Why it has been called the Mosaic account of the Creation, I am at a loss to conceive. Moses, I believe, was too good a judge of such subjects to put his name to that account. He had been educated among The Egyptians, who were a people as well skilled in science, and particularly in astronomy, as any people of their day; and the silence and caution that Moses observes in not authenticating the account, is a good negative evidence that he neither told it nor believed it The case is, that every nation of people has been world-makers, and the Israelites had as much right to set up the trade of world-making as any of the rest; and as Moses was not an Israelite, he might not choose to contradict the tradition. The account, however, is harmless; and this is more than can be said of many other parts of the Bible.
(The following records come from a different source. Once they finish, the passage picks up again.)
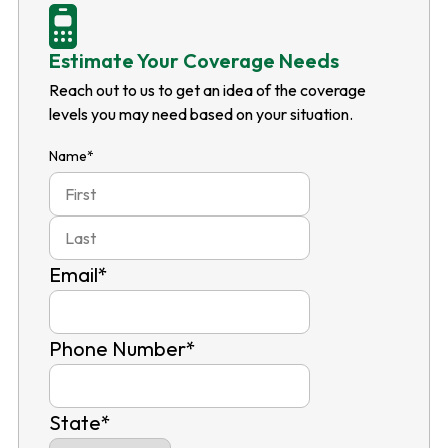
Estimate Your Coverage Needs
Reach out to us to get an idea of the coverage
levels you may need based on your situation.
Name
*
First
Last
Email
*
Phone Number
*
State
*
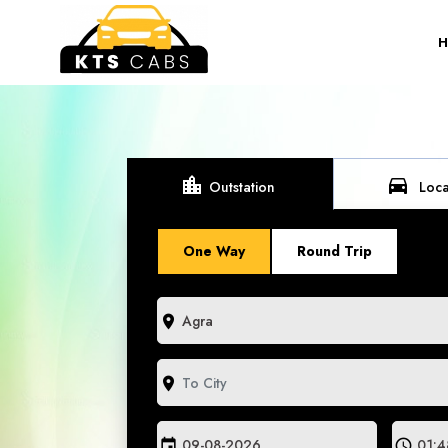
location_city
directions_car
Outstation
Loca
One Way
Round Trip
room
room
event
schedule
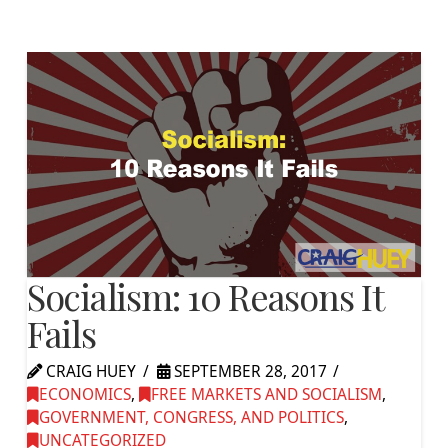
Socialism: 10 Reasons It
Fails
CRAIG HUEY
SEPTEMBER 28, 2017
ECONOMICS
,
FREE MARKETS AND SOCIALISM
,
GOVERNMENT, CONGRESS, AND POLITICS
,
UNCATEGORIZED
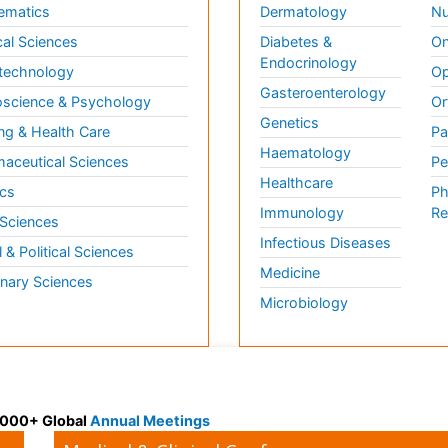
ematics
Dermatology
Nu
al Sciences
Diabetes &
On
Endocrinology
technology
Op
Gasteroenterology
science & Psychology
Or
Genetics
ng & Health Care
Pa
Haematology
aceutical Sciences
Pe
Healthcare
cs
Ph
Immunology
Re
 Sciences
Infectious Diseases
l & Political Sciences
Medicine
inary Sciences
Microbiology
 3000+ Global
Annual Meetings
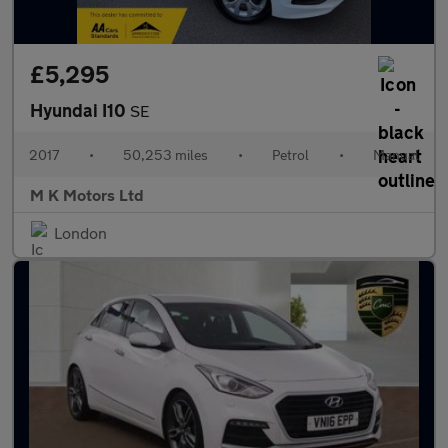
£5,295
Hyundai I10
SE
2017
•
50,253 miles
•
Petrol
•
Manual
M K Motors Ltd
London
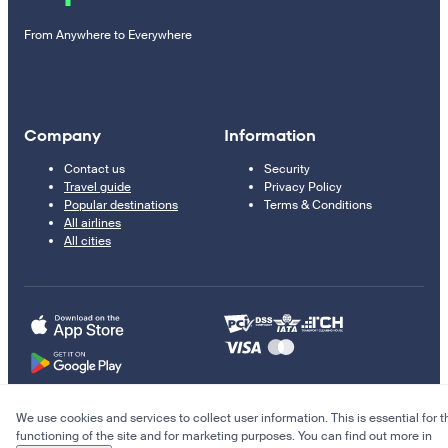
From Anywhere to Everywhere
Company
Information
Contact us
Security
Travel guide
Privacy Policy
Popular destinations
Terms & Conditions
All airlines
All cities
We use cookies and services to collect user information. This is essential for t
© 2011–2026 Kupi.com
functioning of the site and for marketing purposes. You can find out more in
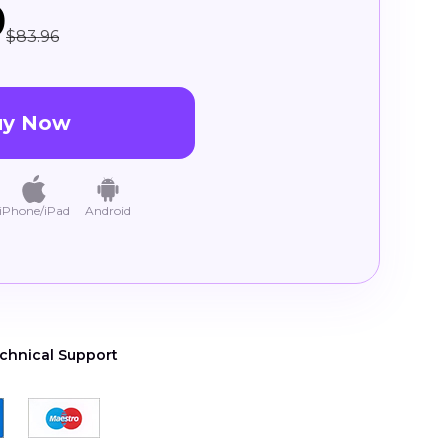
9
$83.96
uy Now
iPhone/iPad
Android
chnical Support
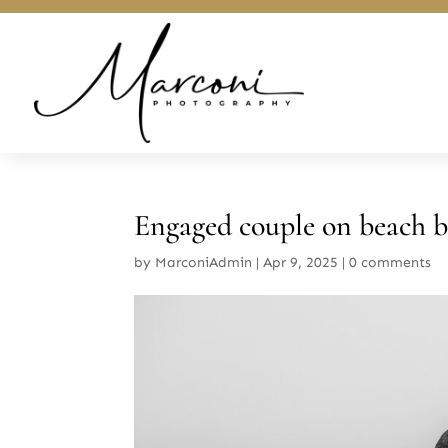
Engaged couple on beach b
by
MarconiAdmin
|
Apr 9, 2025
|
0 comments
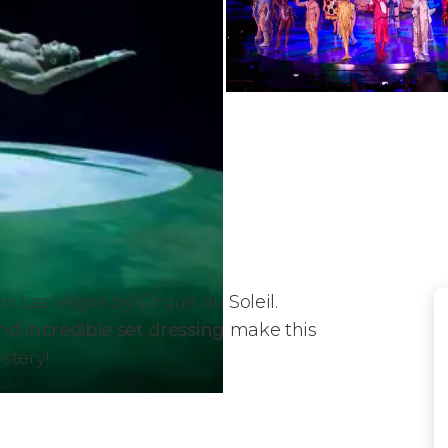
n Las Vegas by Cirque du Soleil.
nd incredible set dressing
make this
stery!
du Soleil?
Whenever we read the obscene stories, the voluptuous debaucheries, the cruel and torturous executions, the unrelenting vindictiveness, with which more than half the Bible is filled, it would be more consistent that we called it the word of a demon, than the word of God. It is a history of wickedness, that has served to corrupt and brutalize mankind; and, for my part, I sincerely detest it, as I detest everything that is cruel.

We scarcely meet with anything, a few phrases excepted, but what deserves either our abhorrence or our contempt, till we come to the miscellaneous parts of the Bible. In the anonymous publications, the Psalms, and the Book of Job, more particularly in the latter, we find a great deal of elevated sentiment reverentially expressed of the power and benignity of the Almighty; but they stand on no higher rank than many other compositions on similar subjects, as well before that time as since.

The Proverbs which are said to be Solomon's, though most probably a collection (because they discover a knowledge of life which his situation excluded him from knowing), are an instructive table of ethics. They are inferior in keenness to the proverbs of the Spaniards, and not more wise and economical than those of the American Franklin.

All the remaining parts of the Bible, generally known by the name of the Prophets, are the works of the Jewish poets and itinerant preachers, who mixed poetry,[FOOTNOTE 2] anecdote, and devotion together — and those works still retain the air and style of poetry, though in translation.

Poetry consists principally in two things — imagery and composition. The composition of poetry differs from that of prose in the manner of mixing long and short syllables together. Take a long syllable out of a line of poetry, and put a short one in the room of it, or put a long syllable where a short one should be, and that line will lose its poetical harmony. It will have an effect upon the line like that of misplacing a note in a song. The imagery in these books, called the Prophets, appertains altogether to poetry. It is fictitious, and often extravagant, and not admissible in any other kind of writing than poetry. To show that these writings are composed in poetical numbers, I will take ten syllables, as they stand in the book, and make a line of the same number of syllables, (heroic measure) that shall rhyme with the last word. It will then be seen that the composition of these books is poetical measure. The instance I shall produce is from Isaiah:

"Hear, O ye heavens, and give ear, O earth!" 'Tis God himself that calls attention forth.

Another instance I shall quote is from the mournful Jeremiah, to which I shall add two other lines, for the purpose of carrying out the figure, and showing the intention of the poet:

"O! that mine head were waters and mine eyes" Were fountains flowing like the liquid skies; Then would I give the mighty flood release, And weep a deluge for the human race.